Data listing:
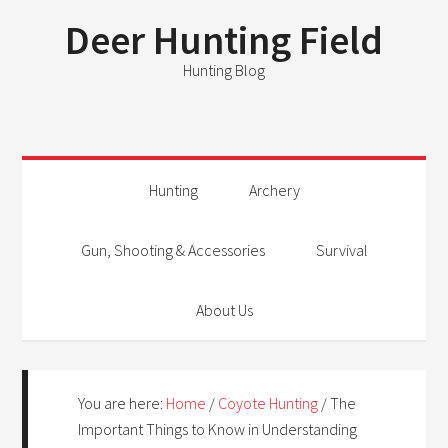
Deer Hunting Field
Hunting Blog
Hunting
Archery
Gun, Shooting & Accessories
Survival
About Us
You are here:
Home
/
Coyote Hunting
/
The
Important Things to Know in Understanding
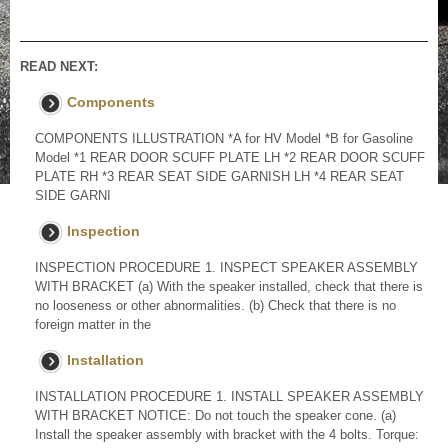
READ NEXT:
Components
COMPONENTS ILLUSTRATION *A for HV Model *B for Gasoline
Model *1 REAR DOOR SCUFF PLATE LH *2 REAR DOOR SCUFF
PLATE RH *3 REAR SEAT SIDE GARNISH LH *4 REAR SEAT
SIDE GARNI
Inspection
INSPECTION PROCEDURE 1. INSPECT SPEAKER ASSEMBLY
WITH BRACKET (a) With the speaker installed, check that there is
no looseness or other abnormalities. (b) Check that there is no
foreign matter in the
Installation
INSTALLATION PROCEDURE 1. INSTALL SPEAKER ASSEMBLY
WITH BRACKET NOTICE: Do not touch the speaker cone. (a)
Install the speaker assembly with bracket with the 4 bolts. Torque:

Work item: Check each line above for the string "Hunting" and return those that contain it.

Worked solution:
Deer Hunting Field
Hunting Blog
Hunting
Coyote Hunting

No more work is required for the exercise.